No project wins, and it’s interesting analyzing the results. We plan on digging into this more in another blog post soon, but for now we recommend watching this re-recording of the PyData NYC talk.

Run the challenge yourself

First, you’ll need to generate the dataset. For those who are also less familiar with Java, the setup instructions in Robin Moffat’s post are quite helpful.

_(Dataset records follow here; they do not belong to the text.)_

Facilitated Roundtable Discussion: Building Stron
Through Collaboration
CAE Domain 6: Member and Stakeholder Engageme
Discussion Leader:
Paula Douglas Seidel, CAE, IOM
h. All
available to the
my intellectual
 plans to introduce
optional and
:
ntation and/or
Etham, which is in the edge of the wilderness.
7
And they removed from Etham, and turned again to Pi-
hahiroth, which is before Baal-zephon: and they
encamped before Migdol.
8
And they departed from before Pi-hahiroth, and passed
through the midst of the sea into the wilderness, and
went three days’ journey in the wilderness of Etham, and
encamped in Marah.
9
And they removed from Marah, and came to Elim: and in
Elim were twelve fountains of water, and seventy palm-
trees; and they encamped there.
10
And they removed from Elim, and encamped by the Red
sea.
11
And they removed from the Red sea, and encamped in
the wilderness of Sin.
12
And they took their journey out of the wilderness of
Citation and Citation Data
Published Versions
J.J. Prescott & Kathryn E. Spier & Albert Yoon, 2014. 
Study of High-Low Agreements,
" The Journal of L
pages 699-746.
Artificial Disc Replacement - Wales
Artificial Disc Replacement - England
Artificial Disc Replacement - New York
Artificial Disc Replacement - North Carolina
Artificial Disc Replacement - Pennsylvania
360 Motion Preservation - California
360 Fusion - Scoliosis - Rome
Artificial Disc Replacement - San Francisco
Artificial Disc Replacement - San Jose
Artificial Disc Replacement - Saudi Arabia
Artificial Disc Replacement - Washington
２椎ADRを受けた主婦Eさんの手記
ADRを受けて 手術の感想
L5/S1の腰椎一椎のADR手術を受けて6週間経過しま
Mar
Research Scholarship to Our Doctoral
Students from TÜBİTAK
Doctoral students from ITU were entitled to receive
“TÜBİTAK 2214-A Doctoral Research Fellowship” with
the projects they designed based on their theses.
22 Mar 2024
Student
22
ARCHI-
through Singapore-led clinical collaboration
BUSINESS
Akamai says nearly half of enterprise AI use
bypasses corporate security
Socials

Next, you’ll need a Python environment with latest version of dask and dask-expr installed:

pip install dask-expr "dask[complete]"

Then you can run the challenge for Dask, using dask_expr instead of dask.dataframe to try out the latest improvements:

from dask.distributed import Client
import dask_expr as dd # replaces dask.dataframe

client = Client()

df = dd.read_csv(
    "measurements.txt",
    sep=";",
    header=None,
    names=["station", "measure"],
    engine='pyarrow',
    dtype_backend='pyarrow'
)
df = df.groupby("station").agg(["min", "max", "mean"])
df.columns = df.columns.droplevel()
df = df.sort_values("station").compute()

Acknowledgments

Thanks to both of the earlier Python submissions from Matthew Aylward and Italo Nesi. And, of course, to Gunnar Morling for holding the challenge in the first place.